As prices rise, Netflix announces lower-than-expected subscriber growth

Netflix delivered lackluster subscriber growth in the final three months of last year, a pattern that management expects to continue into the new year as tighter competition undercuts the video streaming leader.

Investors have expressed concern that Netflix is not growing at a rapid enough clip — and today, they started to worry. Netflix’s shares dropped over 20% when it disclosed lower-than-expected subscriber increases for the fourth quarter of 2021.

As competition from emerging rivals like Disney+ rises, Netflix has raised concerns that the pandemic-fueled streaming boom is fizzling out. Last year, Netflix attracted 18.2 million new members, half of what it gained in 2020, when the epidemic fueled a streaming boom as people tried to pass the time amid lockdowns.

With just 2.5 million new members expected worldwide in the first three months of the year, Netflix is significantly undershooting experts’ expectations of 4 million new customers in the first quarter of 2021.

The company has not recorded such a low number of new customers in the first quarter since 2010, and has consistently attracted at least 4 million new sign-ups over the last seven years.
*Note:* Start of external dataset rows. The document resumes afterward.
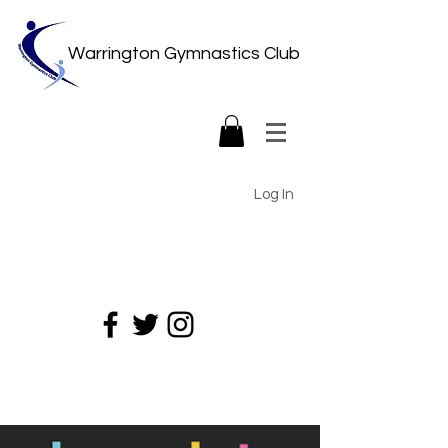
Warrington Gymnastics Club
Log In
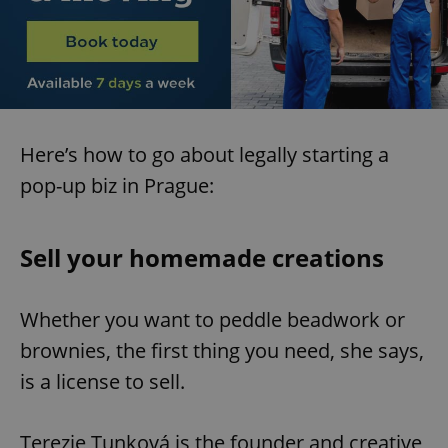
Here’s how to go about legally starting a
pop-up biz in Prague:
Sell your homemade creations
Whether you want to peddle beadwork or
brownies, the first thing you need, she says,
is a license to sell.
Terezie Tunková is the founder and creative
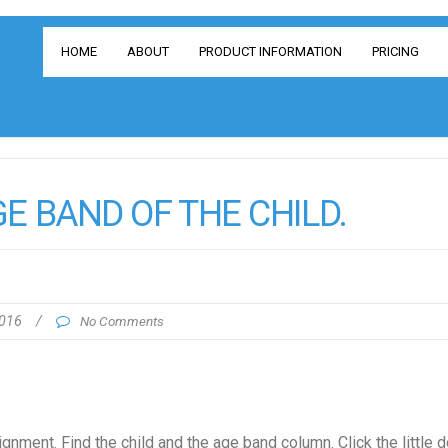
HOME
ABOUT
PRODUCT INFORMATION
PRICING
E BAND OF THE CHILD.
2016
/
No Comments
nment. Find the child and the age band column. Click the little 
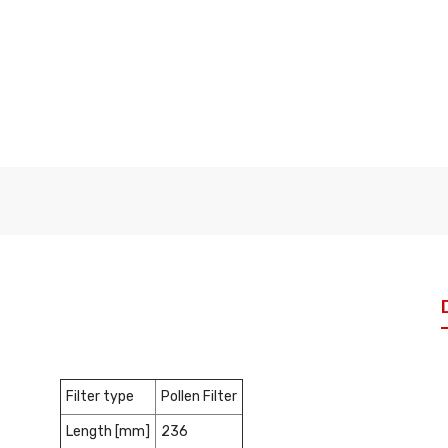
Filter type
Pollen Filter
Length [mm]
236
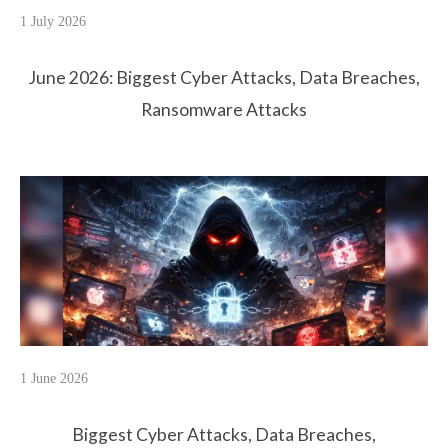
1 July 2026
June 2026: Biggest Cyber Attacks, Data Breaches,
Ransomware Attacks
1 June 2026
Biggest Cyber Attacks, Data Breaches,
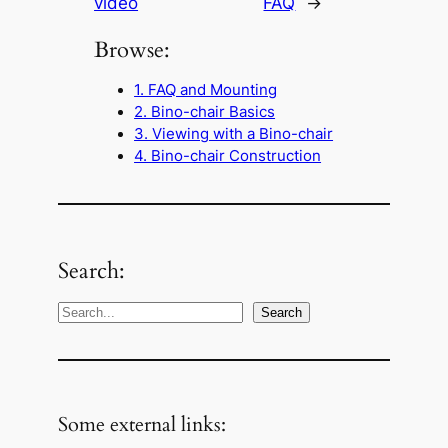
video
FAQ
→
Browse:
1. FAQ and Mounting
2. Bino-chair Basics
3. Viewing with a Bino-chair
4. Bino-chair Construction
Search:
S
Search
e
a
r
c
Some external links:
h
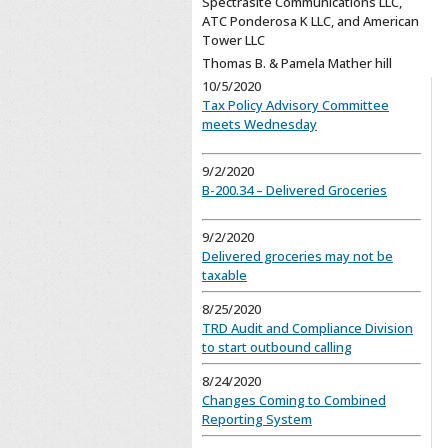
Spectrasite Communications LLC,
ATC Ponderosa K LLC, and American
Tower LLC
Thomas B. & Pamela Mather hill
10/5/2020
Tax Policy Advisory Committee
meets Wednesday
9/2/2020
B-200.34 – Delivered Groceries
9/2/2020
Delivered groceries may not be
taxable
8/25/2020
TRD Audit and Compliance Division
to start outbound calling
8/24/2020
Changes Coming to Combined
Reporting System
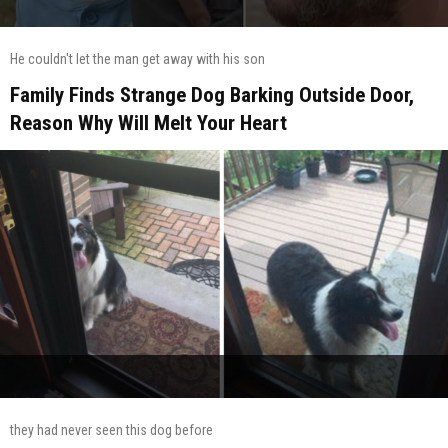
He couldn't let the man get away with his son
Family Finds Strange Dog Barking Outside Door,
Reason Why Will Melt Your Heart
they had never seen this dog before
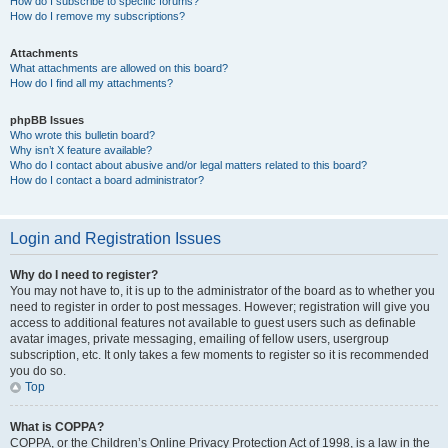
How do I subscribe to specific forums?
How do I remove my subscriptions?
Attachments
What attachments are allowed on this board?
How do I find all my attachments?
phpBB Issues
Who wrote this bulletin board?
Why isn’t X feature available?
Who do I contact about abusive and/or legal matters related to this board?
How do I contact a board administrator?
Login and Registration Issues
Why do I need to register?
You may not have to, it is up to the administrator of the board as to whether you
need to register in order to post messages. However; registration will give you
access to additional features not available to guest users such as definable
avatar images, private messaging, emailing of fellow users, usergroup
subscription, etc. It only takes a few moments to register so it is recommended
you do so.
Top
What is COPPA?
COPPA, or the Children’s Online Privacy Protection Act of 1998, is a law in the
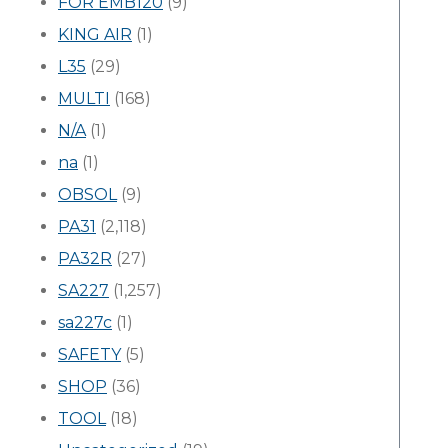
FOR EMB120
(9)
KING AIR
(1)
L35
(29)
MULTI
(168)
N/A
(1)
na
(1)
OBSOL
(9)
PA31
(2,118)
PA32R
(27)
SA227
(1,257)
sa227c
(1)
SAFETY
(5)
SHOP
(36)
TOOL
(18)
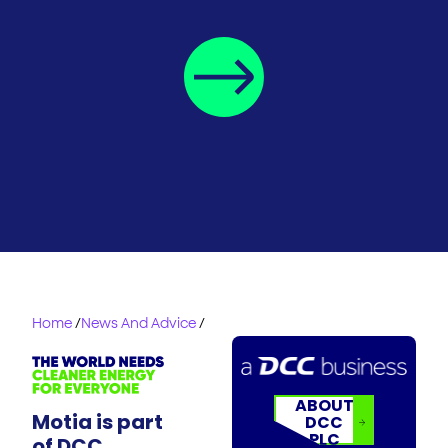
Home
/
News And Advice
/
ABOUT
Motia is part
DCC
PLC
of DCC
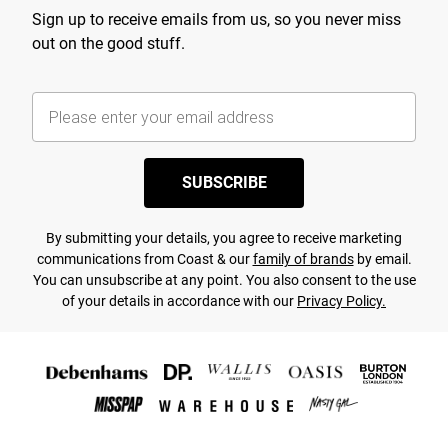
Sign up to receive emails from us, so you never miss
out on the good stuff.
SUBSCRIBE
By submitting your details, you agree to receive marketing
communications from Coast & our
family of brands
by email.
You can unsubscribe at any point. You also consent to the use
of your details in accordance with our
Privacy Policy.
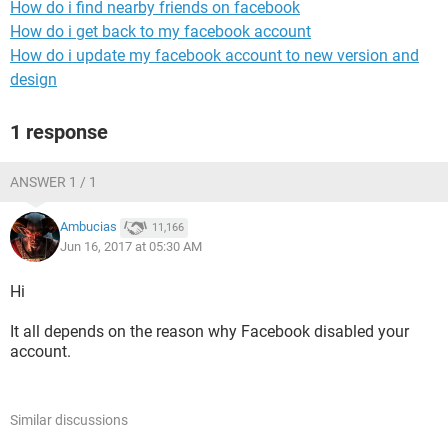
How do i find nearby friends on facebook
How do i get back to my facebook account
How do i update my facebook account to new version and
design
1 response
ANSWER 1 / 1
Ambucias
11,166
Jun 16, 2017 at 05:30 AM
Hi
It all depends on the reason why Facebook disabled your
account.
Similar discussions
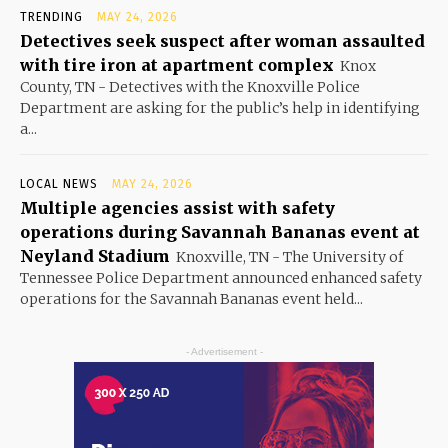
TRENDING
MAY 24, 2026
Detectives seek suspect after woman assaulted
with tire iron at apartment complex
Knox
County, TN - Detectives with the Knoxville Police
Department are asking for the public’s help in identifying
a...
LOCAL NEWS
MAY 24, 2026
Multiple agencies assist with safety
operations during Savannah Bananas event at
Neyland Stadium
Knoxville, TN - The University of
Tennessee Police Department announced enhanced safety
operations for the Savannah Bananas event held...
- Advertisement -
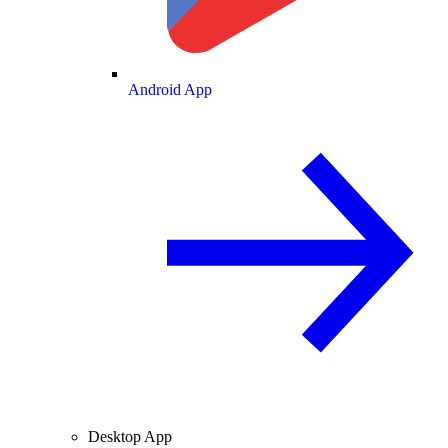
Android App
Desktop App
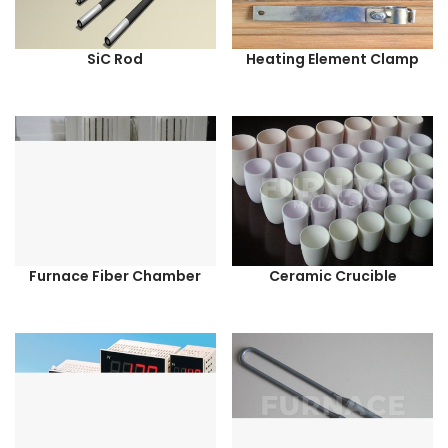
SiC Rod
Heating Element Clamp
Furnace Fiber Chamber
Ceramic Crucible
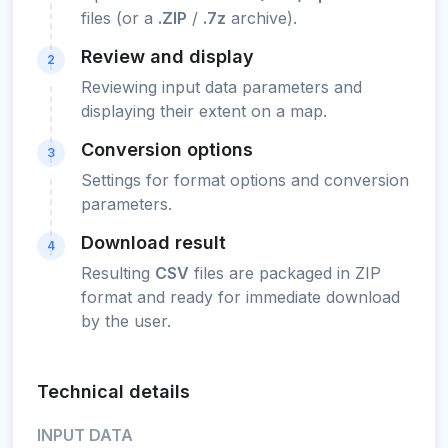
files (or a
.ZIP
/
.7z
archive).
Review and display
2
Reviewing input data parameters and
displaying their extent on a map.
Conversion options
3
Settings for format options and conversion
parameters.
Download result
4
Resulting
CSV
files are packaged in ZIP
format and ready for immediate download
by the user.
Technical details
INPUT DATA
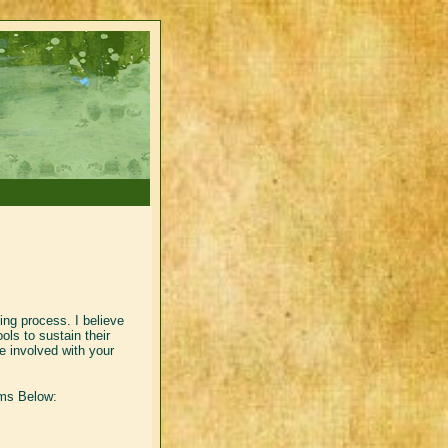
ling process. I believe
ols to sustain their
 involved with your
rms Below:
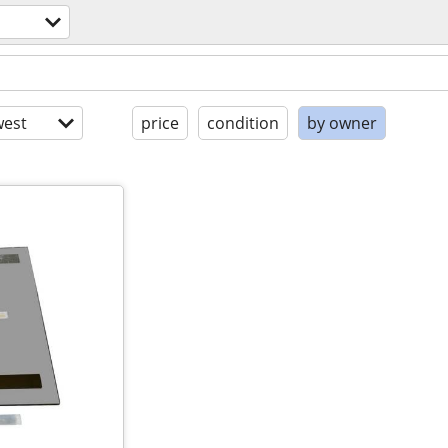
est
price
condition
by owner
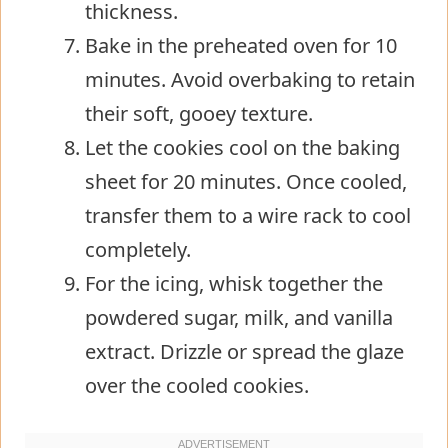
thickness.
Bake in the preheated oven for 10
minutes. Avoid overbaking to retain
their soft, gooey texture.
Let the cookies cool on the baking
sheet for 20 minutes. Once cooled,
transfer them to a wire rack to cool
completely.
For the icing, whisk together the
powdered sugar, milk, and vanilla
extract. Drizzle or spread the glaze
over the cooled cookies.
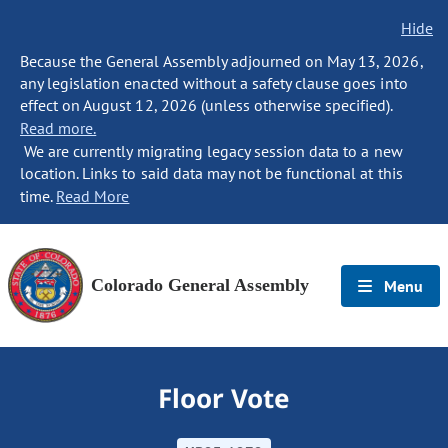
Hide
Because the General Assembly adjourned on May 13, 2026,
any legislation enacted without a safety clause goes into
effect on August 12, 2026 (unless otherwise specified).
Read more.
We are currently migrating legacy session data to a new
location. Links to said data may not be functional at this
time.
Read More
Colorado General Assembly
Menu
Floor Vote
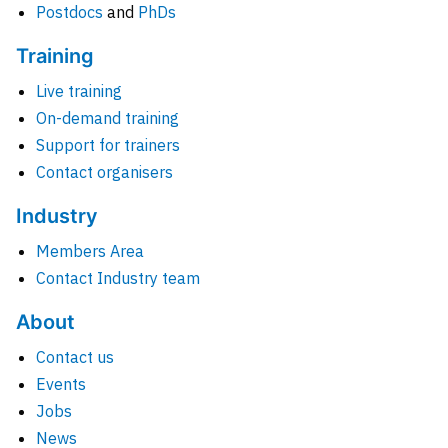
Postdocs
and
PhDs
Training
Live training
On-demand training
Support for trainers
Contact organisers
Industry
Members Area
Contact Industry team
About
Contact us
Events
Jobs
News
Despite this, many individuals continue to use Netflix and pay for it. Revenue increased by 16% year over year, while paid memberships increased by 9%. However, while Netflix is still expanding, it is doing so slowly.

Netflix conceded that the streaming conflicts with rivals like Disney, Apple, HBO Max, Peacock, and Amazon are heating up, but that they are still growing in all markets. One of the reasons Netflix chose to enter the video game market last year was the increasing competition.

Future growth potential has proven particularly difficult in Netflix’s largest markets—the United States and Canada—where it appears that most families interested in subscribing already have an account. Netflix will have 75.2 million customers in the United States and Canada by the end of 2021, a one-year growth of 1.3 million subscribers in that region.

Netflix, oddly enough, said virtually nothing about its latest price increase in the United States — a move that, given the company’s track record with recent price rises, might drive some members to abandon the service. Instead, it used the company’s new Play Something tool as an example of how it delivers value to its consumers. The corporation has attempted to dismiss any investor worries about its heightened competitiveness over the previous two years.

Peloton, a producer of exercise cycles and running equipment that has been a worldwide winner, suffered an almost 25% drop in its market value after a report that it had faced a slowdown in demand, which was accompanied by Netflix’s dismal results.

Several firms, including Netflix and Peloton, have prospered under lockdown conditions, but are now being unloaded by investors as the stay-at-home boom fades.

The fact that Netflix’s growth and signups are falling even during a quarter in which it launched two of its most-watched films ever, Red Notice and Don’t Look Up, should be a major concern for the company. Netflix will have to start accounting for its slow growth, or at the very least come up with some innovative methods to justify it moving forward, if it wants to keep investors quiet.